The origin of Ermak is not known exactly, therefore the date of his birth is unknown; there are several versions on this matter. According to one legend, he was from the banks of the Kama River, according to another, he was a native of the Kachalinskaya village on the Don. But recently, the version about Ermak’s Pomeranian origin has been heard more and more often.

There is also controversy over his name: there is an opinion that “Ermak” is a nickname derived from the name of a cooking pot. And some researchers tried to decipher his name as a modified Ermolai, Ermila and even Hermogenes. Ermak Timofeevich Alenin was born, according to different versions, in 1532, 1534 or 1542.

At first he was the chieftain of one of the many Cossack squads. On the Volga he protected the population from arbitrariness and robbery by the Crimean Tatars. In 1579, a squad of Cossacks under his command was invited by the Ural merchants Stroganov to defend against regular attacks from the Siberian Khan Kuchum. In June 1579, the squad arrived at the Chusovaya River. Here the Cossacks lived for two years and helped the Stroganovs defend their towns from predatory attacks. Ermak also took part in the Livonian War, commanding a Cossack hundred during the battle with the Lithuanians for Smolensk.

Cossack squad On September 1, 1581, under the main command of Ermak, she set out on a campaign beyond the Urals. The initiative of this campaign, according to the Esipovskaya and Remizovskaya chronicles, belonged to Ermak himself. The Cossacks rode plows up the Chusovaya River and along its tributary, the Serebryannaya River, to the Siberian portage separating the Kama and Ob basins, and along the portage they dragged the boats into the Zheravlya (Zharovlya) River. During the winter, Ermak sent a detachment of associates to reconnoiter a more southern route along the Neiva River. But the Tatar Murza defeated Ermak’s reconnaissance detachment. Only in the spring, along the rivers Zheravle, Barancha and Tagil, did they sail to Tura. They defeated the Siberian Tatars twice, on the Tour and at the mouth of the Tavda. Kuchum sent Mametkul with a large army against the Cossacks, but this army was defeated by Ermak on the banks of the Tobol, at the Babasan tract. Finally, on the Irtysh, the Cossacks inflicted a final defeat on the Tatars in the Battle of Cape Chuvashev. On October 26, 1582, Ermak entered Siberia, abandoned by the Tatars.

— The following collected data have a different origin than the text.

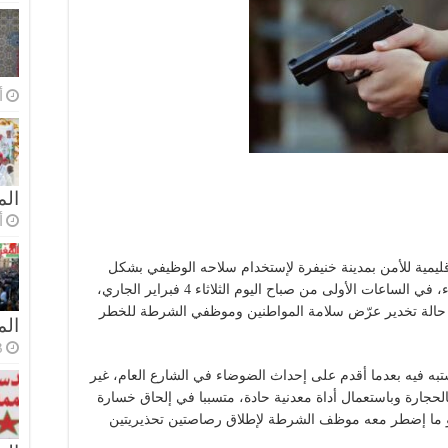
أ
الم
أ
يمية للأمن بمدينة خنيفرة لإستخدام سلاحه الوظيفي بشكل
إحترازي، مطلقا رصاصتين تحذيريتين في الهواء، في الساعات الأولى من صباح اليوم الثلاثاء 4 فبراير الجاري،
حالة تخدير عرّض سلامة المواطنين وموظفي الشرطة للخطر
ال
3 أسا
ه فيه بعدما أقدم على إحداث الضوضاء في الشارع العام، غير
حجارة وباستعمال أداة معدنية حادة، متسببا في إلحاق خسارة
هو ما إضطر معه موظف الشرطة لإطلاق رصاصتين تحذيريتين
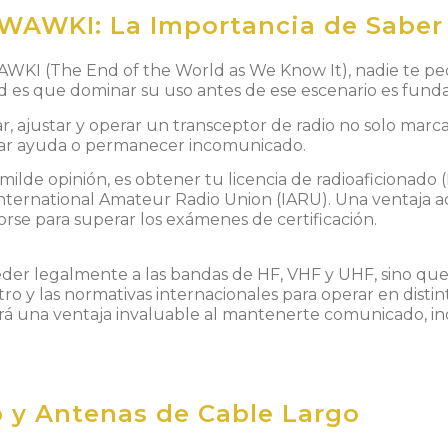
WAWKI: La Importancia de Saber
AWKI
(The End of the World as We Know It), nadie te ped
dad es que dominar su uso antes de ese escenario es fund
ar, ajustar y operar un transceptor de radio no solo marc
citar ayuda o permanecer incomunicado.
ilde opinión, es obtener tu licencia de radioaficionado (
nternational Amateur Radio Union (IARU)
. Una ventaja a
orse
para superar los exámenes de certificación.
eder
l
ega
l
mente
a las
band
as de
HF,
VHF y UHF,
s
ino
q
u
tro
y
las no
rm
a
t
i
v
as internacionales
p
a
r
a o
p
era
r
en di
st
i
n
rá
una
v
enta
j
a
invalu
a
bl
e
a
l
manten
erte co
mun
i
cado,
i
n
 y Antenas de Cable Largo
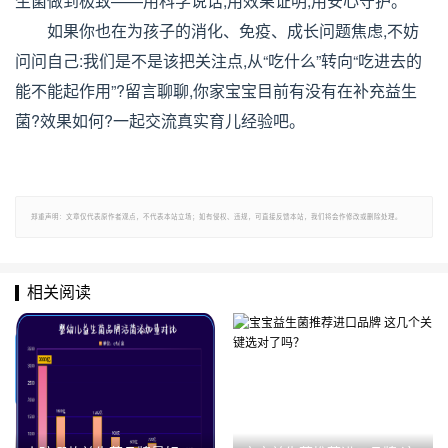
生菌做到极致——用科学说话,用效果证明,用安心守护。
如果你也在为孩子的消化、免疫、成长问题焦虑,不妨
问问自己:我们是不是该把关注点,从“吃什么”转向“吃进去的
能不能起作用”?留言聊聊,你家宝宝目前有没有在补充益生
菌?效果如何?一起交流真实育儿经验吧。
郑重声明：文章仅代表原作者观点，不代表本站立场；如有侵权、违规，可直接反馈本站，我们将会作修改或删除处理。
相关阅读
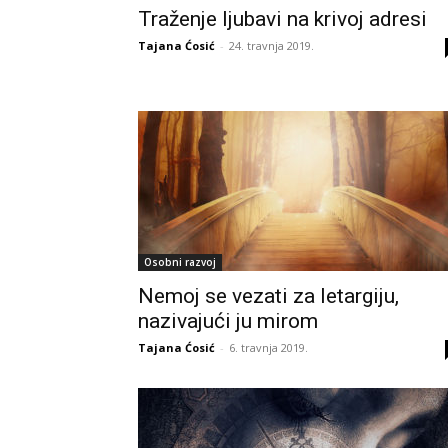
Traženje ljubavi na krivoj adresi
Tajana Ćosić
-
24. travnja 2019.
Osobni razvoj
Nemoj se vezati za letargiju,
nazivajući ju mirom
Tajana Ćosić
-
6. travnja 2019.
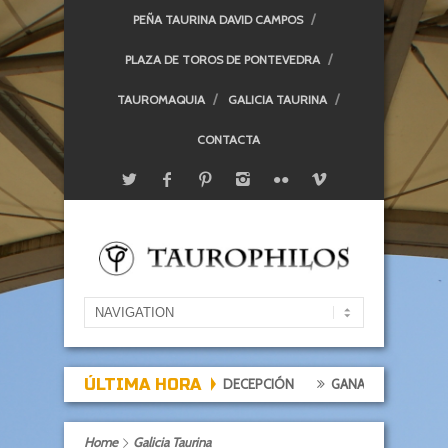
PEÑA TAURINA DAVID CAMPOS
PLAZA DE TOROS DE PONTEVEDRA
TAUROMAQUIA
GALICIA TAURINA
CONTACTA
ÚLTIMA HORA
TARDE DE EXPECTACIÓN, TARDE DE DECEPCIÓN
GANADERÍAS: ALCU
Home
Galicia Taurina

Ermak used the summer of 1583 to conquer the Tatars along the Irtysh and Ob rivers, meeting stubborn resistance everywhere, and took the Ostyak city of Nazim.

After the capture of the city of Siberia, Ermak sent messengers to the Stroganovs and an ambassador to the Tsar. Ivan the Terrible received the ambassador very kindly, richly presented the Cossacks with gifts and sent reinforcements with 300 warriors to reinforce them. The royal governors arrived at Ermak in the fall of 1583, but their detachment could not help the Cossack squad.

The atamans died one after another, and on August 16, 1585, Ermak Timofeevich also died. He walked with a small detachment of 50 people along the Irtysh. During an overnight stay at the mouth of the Vagai River, Kuchum attacked the sleeping Cossacks and destroyed the entire detachment. There were so few Cossacks left that Ataman Meshcheryak had to march back to Rus'. After two years of possession, the Cossacks ceded Siberia to Kuchum, only to return there a year later with a new detachment of tsarist troops.

Around the origin of Ermak and his name alone, even in scientific literature, not to mention folklore, a huge number of versions have developed. Some historians considered him a Pomor, a native of the Russian North, others - a native of the Urals, who came from the Kama and Chusovaya rivers in his youth. There is also a version about the Turkic origin of Ermak. The sonorous name of the legendary chieftain is considered to be a derivative of Ermolai, Ermil, Eremey, and is even recognized as the nickname of a Cossack baptized by Vasily. The great Russian historian N.M. Karamzin cited in his “History of the Russian State” a description of Ermak’s appearance: “He had a noble appearance, dignified, average height, strong muscles, broad shoulders; had a flat but pleasant face, a black beard, dark, curly hair, bright, quick eyes, the mirror of an ardent, strong soul, a penetrating mind.” This portrait definitely reconciles any disputes about Ermak’s small homeland. It is described poetically, but Karamzin himself called the chapter on Siberia a poem.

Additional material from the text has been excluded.